Rook is the protagonist, a women who flies giant mechas, who spent her career rescuing downed jockeys from battlefields and getting them to medics. PTSD caught up with her, and a traumatic incident put her in jail, into a chain-gang on a giant starship stationed in the broken part of outer space.

The Eye. The ocean, a region of space that has so much debris and strange physics going on that it’s an ocean instead of void. Time works differently here. The various megacorps who constantly fight each other for the rest of space have a tense truce in the Eye, because it’s all unexplored and there are treasures inside. Maybe.

So Rook has been taken from prison and put into this region of space and because her megacorp isn’t sure this place is profitable, its ships are crewed by an increasing ratio of convicts.

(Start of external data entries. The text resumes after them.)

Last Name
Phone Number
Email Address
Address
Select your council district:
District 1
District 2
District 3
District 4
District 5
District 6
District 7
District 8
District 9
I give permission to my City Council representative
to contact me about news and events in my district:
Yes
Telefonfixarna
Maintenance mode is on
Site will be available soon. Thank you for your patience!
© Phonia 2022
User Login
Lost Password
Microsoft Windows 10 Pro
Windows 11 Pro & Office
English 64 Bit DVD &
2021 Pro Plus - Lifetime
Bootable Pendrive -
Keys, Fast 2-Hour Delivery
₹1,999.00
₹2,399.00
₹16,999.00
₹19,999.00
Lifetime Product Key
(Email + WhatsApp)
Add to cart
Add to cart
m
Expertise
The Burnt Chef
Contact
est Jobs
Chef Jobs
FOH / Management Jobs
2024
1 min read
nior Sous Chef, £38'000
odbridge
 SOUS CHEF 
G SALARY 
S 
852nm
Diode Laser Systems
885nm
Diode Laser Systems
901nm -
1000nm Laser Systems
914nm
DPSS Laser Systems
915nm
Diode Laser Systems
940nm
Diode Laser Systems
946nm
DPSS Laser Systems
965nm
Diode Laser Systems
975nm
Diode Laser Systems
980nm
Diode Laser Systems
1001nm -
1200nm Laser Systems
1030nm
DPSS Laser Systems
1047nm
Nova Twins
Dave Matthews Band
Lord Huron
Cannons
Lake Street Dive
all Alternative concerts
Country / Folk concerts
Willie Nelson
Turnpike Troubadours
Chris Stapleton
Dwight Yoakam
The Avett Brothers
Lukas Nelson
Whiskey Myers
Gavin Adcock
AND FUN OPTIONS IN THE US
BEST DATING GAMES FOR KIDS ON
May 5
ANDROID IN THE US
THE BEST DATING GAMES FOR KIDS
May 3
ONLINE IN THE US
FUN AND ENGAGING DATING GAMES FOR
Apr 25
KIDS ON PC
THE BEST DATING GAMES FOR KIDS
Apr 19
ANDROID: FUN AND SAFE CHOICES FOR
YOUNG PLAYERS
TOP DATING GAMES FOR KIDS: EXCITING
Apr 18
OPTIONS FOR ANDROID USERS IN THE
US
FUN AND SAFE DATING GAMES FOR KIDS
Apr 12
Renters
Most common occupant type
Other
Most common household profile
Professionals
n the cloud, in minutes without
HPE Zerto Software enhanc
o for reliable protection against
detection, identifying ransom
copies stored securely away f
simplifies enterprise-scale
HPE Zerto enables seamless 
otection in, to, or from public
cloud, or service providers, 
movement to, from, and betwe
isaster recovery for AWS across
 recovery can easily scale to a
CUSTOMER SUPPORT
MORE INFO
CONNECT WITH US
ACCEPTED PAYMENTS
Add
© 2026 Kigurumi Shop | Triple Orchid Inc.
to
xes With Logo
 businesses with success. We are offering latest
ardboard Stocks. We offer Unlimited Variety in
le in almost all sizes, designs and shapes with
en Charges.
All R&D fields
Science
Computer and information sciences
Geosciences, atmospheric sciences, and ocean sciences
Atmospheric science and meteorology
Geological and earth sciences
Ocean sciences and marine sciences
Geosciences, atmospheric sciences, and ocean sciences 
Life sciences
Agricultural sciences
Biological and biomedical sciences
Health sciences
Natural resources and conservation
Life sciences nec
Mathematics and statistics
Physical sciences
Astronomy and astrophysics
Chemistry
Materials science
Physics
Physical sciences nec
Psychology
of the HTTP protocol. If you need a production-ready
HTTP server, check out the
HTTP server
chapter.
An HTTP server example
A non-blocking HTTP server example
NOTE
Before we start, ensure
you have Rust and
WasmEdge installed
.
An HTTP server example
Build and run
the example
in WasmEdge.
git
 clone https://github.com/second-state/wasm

This is where she meets the Juno. Her new giant mech, her shell. It’s an antique, a prototype that’s violent when she first meets it: it’s rebelling, breaking from its restraints and trying to eke out a bit of space in its hangar. The only reason they can talk it down from more violence is because Rook is given its old jockey’s helmet, which she uses to talk to it – but it forgives the deception and takes her as its pilot.

Juno’s old and traumatized from losing its old pilots. Rook’s traumatized from losing jockeys she couldn’t rescue in time. They’re both traumatized but they fly well together, and if you as a reader cannot approach these two characters ready to try to understand them, this book won’t work. It’s entirely from Rook’s POV.

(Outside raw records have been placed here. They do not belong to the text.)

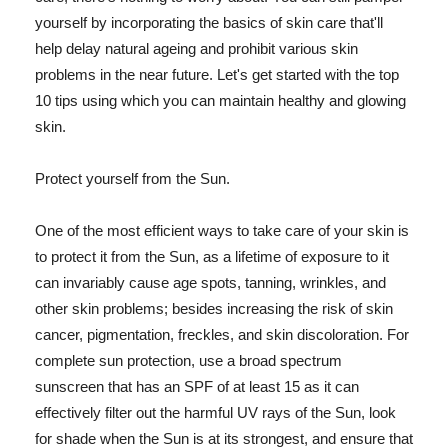
yourself by incorporating the basics of skin care that'll
help delay natural ageing and prohibit various skin
problems in the near future. Let's get started with the top
10 tips using which you can maintain healthy and glowing
skin.
Protect yourself from the Sun.
One of the most efficient ways to take care of your skin is
to protect it from the Sun, as a lifetime of exposure to it
can invariably cause age spots, tanning, wrinkles, and
other skin problems; besides increasing the risk of skin
cancer, pigmentation, freckles, and skin discoloration. For
complete sun protection, use a broad spectrum
sunscreen that has an SPF of at least 15 as it can
effectively filter out the harmful UV rays of the Sun, look
for shade when the Sun is at its strongest, and ensure that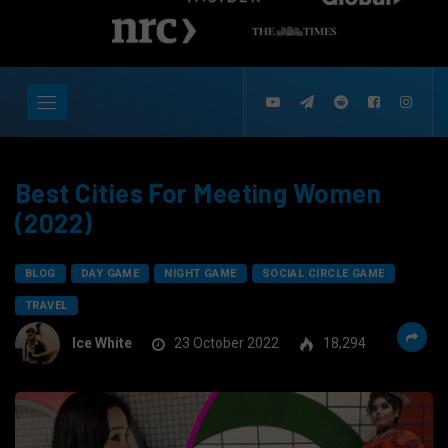
Best Cities For Meeting Women
(2022)
BLOG
DAY GAME
NIGHT GAME
SOCIAL CIRCLE GAME
TRAVEL
Ice White
23 October 2022
18,294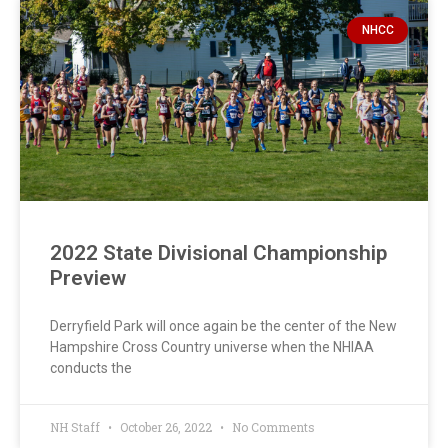
NHCC
2022 State Divisional Championship
Preview
Derryfield Park will once again be the center of the New
Hampshire Cross Country universe when the NHIAA
conducts the
NH Staff
October 26, 2022
No Comments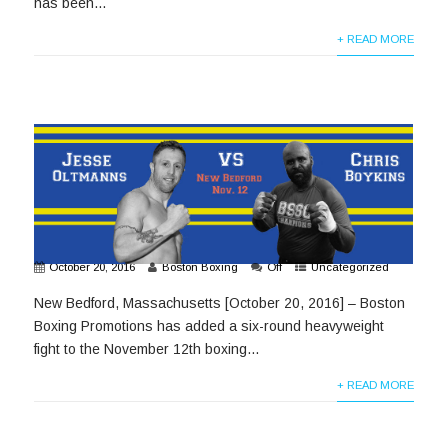
has been...
+ READ MORE
October 20, 2016
Boston Boxing
Off
Uncategorized
New Bedford, Massachusetts [October 20, 2016] – Boston
Boxing Promotions has added a six-round heavyweight
fight to the November 12th boxing...
+ READ MORE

The plot? The plot is: Rook’s part of a four-man unit of jockeys sent to explore some of the ruins in the ocean. They don’t so much find horror as it finds them, and the plot escalates in action and horror: there’s a devastating virus, there’s an imprisoned thing, there are the other megacorps, and there’s Rook’s unit: Hail, another convict who leads them all. Salt, a giant of a man who carries his own trauma. Locust. Andrade.

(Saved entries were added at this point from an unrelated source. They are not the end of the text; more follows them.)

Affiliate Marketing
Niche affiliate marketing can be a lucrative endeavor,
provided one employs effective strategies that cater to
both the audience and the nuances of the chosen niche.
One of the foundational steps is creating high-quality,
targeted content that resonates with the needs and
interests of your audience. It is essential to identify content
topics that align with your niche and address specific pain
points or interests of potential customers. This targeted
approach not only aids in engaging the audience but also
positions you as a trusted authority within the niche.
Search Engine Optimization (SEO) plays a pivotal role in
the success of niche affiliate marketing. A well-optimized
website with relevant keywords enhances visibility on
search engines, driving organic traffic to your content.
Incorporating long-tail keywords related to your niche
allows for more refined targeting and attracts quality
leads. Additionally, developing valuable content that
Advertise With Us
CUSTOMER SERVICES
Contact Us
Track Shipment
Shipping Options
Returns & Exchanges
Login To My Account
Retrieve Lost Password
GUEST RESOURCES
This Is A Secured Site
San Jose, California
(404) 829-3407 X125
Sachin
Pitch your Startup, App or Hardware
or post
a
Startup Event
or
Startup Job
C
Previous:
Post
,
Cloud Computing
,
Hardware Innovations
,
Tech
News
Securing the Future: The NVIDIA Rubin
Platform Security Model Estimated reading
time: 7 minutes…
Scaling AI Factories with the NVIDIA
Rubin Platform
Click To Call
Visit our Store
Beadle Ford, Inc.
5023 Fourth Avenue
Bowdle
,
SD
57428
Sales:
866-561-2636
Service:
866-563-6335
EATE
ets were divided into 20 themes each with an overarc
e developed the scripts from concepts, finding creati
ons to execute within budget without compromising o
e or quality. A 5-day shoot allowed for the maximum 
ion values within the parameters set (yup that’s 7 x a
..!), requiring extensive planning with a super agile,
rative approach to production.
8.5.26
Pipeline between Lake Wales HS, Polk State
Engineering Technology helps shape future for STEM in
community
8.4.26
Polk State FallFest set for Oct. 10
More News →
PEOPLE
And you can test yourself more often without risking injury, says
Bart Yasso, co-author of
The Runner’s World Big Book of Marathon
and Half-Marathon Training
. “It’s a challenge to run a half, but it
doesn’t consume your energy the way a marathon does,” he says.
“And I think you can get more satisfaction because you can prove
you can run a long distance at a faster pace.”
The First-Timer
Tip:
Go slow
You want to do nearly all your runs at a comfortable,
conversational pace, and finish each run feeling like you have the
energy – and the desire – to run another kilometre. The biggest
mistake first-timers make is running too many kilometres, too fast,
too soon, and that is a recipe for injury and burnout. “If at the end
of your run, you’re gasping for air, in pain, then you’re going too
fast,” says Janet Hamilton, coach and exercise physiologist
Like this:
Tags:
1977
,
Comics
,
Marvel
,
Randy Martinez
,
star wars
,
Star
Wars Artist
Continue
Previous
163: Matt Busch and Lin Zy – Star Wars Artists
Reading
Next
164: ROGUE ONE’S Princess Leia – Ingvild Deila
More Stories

This book goes surprisingly wide, filling in details about the wars outside the ocean, where these broken convicts came from. It fills in the story of the megacorp they work for, the ones they’re aiming against, everything.

The book stays narrow, staying in Rook’s head and following only what she’s involved in.

It’s so deep, though. Rook is so, so compelling and understandable, and the Juno alien in the right ways, understandable in the right ways.

I didn’t know I could find a sci-fi book that hits everything I want: military sci-fi action, deep introspective psychological drama, horror, alien things, etc. Everything in this book sings just right and I didn’t know it could exist without me having to write it.

Author? You did good.

Reader of this review? You gotta read this book. You gotta. The prose is hypnotic and you could drown in it. You deserve to enjoy this book.